Faith may not move mountains, but it does fuel the economy. Faith that a policy announced today by one minister would not be attacked by his Cabinet colleague three days later. That the minister who had assured you of speedy movement of your file would be around long enough for the file to reach him. That the government meant it when it said it would set up a committee to study a problem your industry was facing, and it would submit its report on time. That you could spend a third of your bank balance on a new refrigerator fearlessly: after all, your job was secure.

Of all Mary Celeste's mysteries, the most baffling is this. Assuming its sailors abandoned ship on November 25, the date of the last entry in the captain's log, Mary Celeste kept on course—it was going from New York to Genoa in Italy—without a crew for the next 10 days and 500 miles! When the Dei Gratia found the Mary Celeste, the latter had her sails set on a starboard tack. And it could never have travelled the distance it had with the sails set thus. Someone had  been on board since the last log entry!

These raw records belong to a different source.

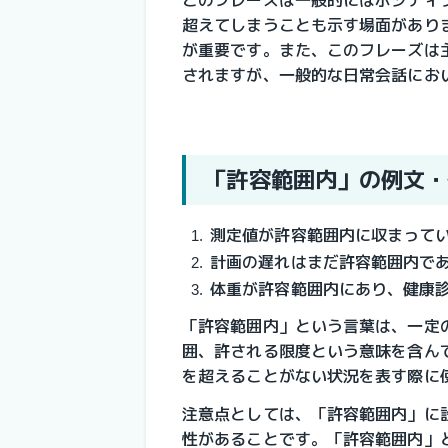
超えてしまうことも示す場面があり
が重要です。また、このフレーズは
されますが、一般的な日常会話にお
「許容範囲内」の例文・
測定値が許容範囲内に収まって
計画の遅れはまだ許容範囲内で
体重が許容範囲内にあり、健康
「許容範囲内」という言葉は、一定
囲、許される限度という意味を含ん
を超えることがない状況を表す際に
注意点としては、「許容範囲内」に
性があることです。「許容範囲内」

Who's been in charge in India? Here too, Mary Celeste's history is illuminative. It was launched in 1861 as the Amazon and endured an incredible series of mishaps. Her first skipper died on the eve of her first voyage. His replacement ran her into a fishing boat on that trip and the brig had to return to port for repairs. In dock, a fire broke out. On her first Atlantic crossing, she collided with another brig, which sank. After which, the Amazon set off for home and ran aground on a sandbank. The ship was then sold several times and ended up with a New York consortium who renamed her the Mary Celeste.

Sounds like the history of post-independence India to me: bad luck, incompetence, and short-sighted exploitation for profits (money for the ship's owners, votes and the perks of power for our politicians) combining to send a nation spiralling into living-on-the-edge disequilibrium. If there is one thing the Indian people, and the Indian economy needs today, it's a stable government. India is a fine ship, but as it waits pathetically for a staunch crew and captain, it's taking in dangerous levels of water in its hold. "I don't care if it's the bloody BSP running the government at Delhi," a mid-sized industrialist told me last week. "I just want some sort of assurance that the government's writ will run and the men I see up there will manage to stay safe and strong for a full term." As the UF and the Congress played out their ridiculous game, events have moved beyond the realm of black humour. Our leaders have taken us into a world where the word "shame" has no meaning.

Everyone I meet, though, tells me that we will never have a stable government in the near future. The choice will be between coalitions that are more stable and those that are less. I personally do not believe this—foolhardily, I suppose, but if that reading is true.... Over 11 years since it was found drifting and empty, the Mary Celeste changed hands 17 times. She sailed up and down America's eastern seaboard, losing crew and cargo, and suffering every sort of mishap from collisions to shipboard fires. In 1884, her last owners overinsured her and sent her to Haiti where, in the calmest of seas and with the clearest visibility, she ran aground! The conspirators were brought to book but Mary Celeste rotted away forgotten on a coral reef.